The following is a near-verbatim transcript of today’s noon briefing by Farhan Haq, Deputy Spokesman for the Secretary-General.
Good afternoon and happy Friday, everyone. I have the following statement attributable to the Spokesman for the Secretary-General on Libya.
The Secretary-General is deeply saddened by the news that some 150 refugees and migrants lost their lives after the boats they were in capsized off the coast of Libya on 25 July. Children and pregnant women are among the missing.
He is also concerned by reports that many of the survivors rescued by the Libyan coast guard were placed in the Tajoura migrant detention centre, which is close to a military facility and was hit by an airstrike on 2 July that resulted in more than 50 deaths.
The Secretary-General reiterates that Libya is not a safe country of asylum and that refugees must be treated with dignity and respect, and in accordance with international law.

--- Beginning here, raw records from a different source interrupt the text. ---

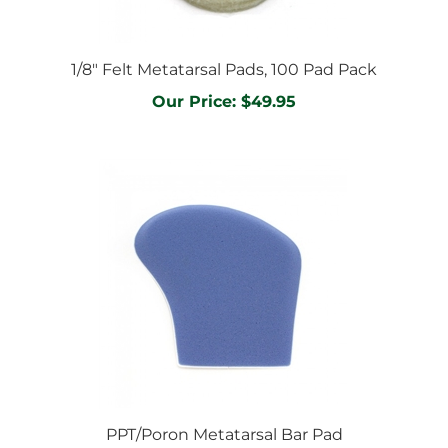
1/8" Felt Metatarsal Pads, 100 Pad Pack
Our Price:
$49.95
PPT/Poron Metatarsal Bar Pad
Our Price:
$34.95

In addition, the head of the UN refugee agency (UNHCR), Filippo Grandi, said this was the worst Mediterranean tragedy this year. In a social media post, he added that restoring rescue at sea, ending refugee and migrant detention in Libya and increasing safe pathways out of Libya must happen before it is too late for many more desperate people. UNHCR urges States to come forward with additional help, including further resettlement places and other safe pathways out of Libya for people who are vulnerable and at risk. In addition, UNHCR says more must be done to arrest and prosecute the ruthless traffickers and smugglers who profit from people’s desperation.
She began by offering her deepest condolences to the Government and people of Afghanistan following yesterday’s attacks. Indiscriminate attacks that kill women and children are an affront to our humanity and a crime under international humanitarian law, she said. The United Nations stands with Afghans as they work for lasting peace and security.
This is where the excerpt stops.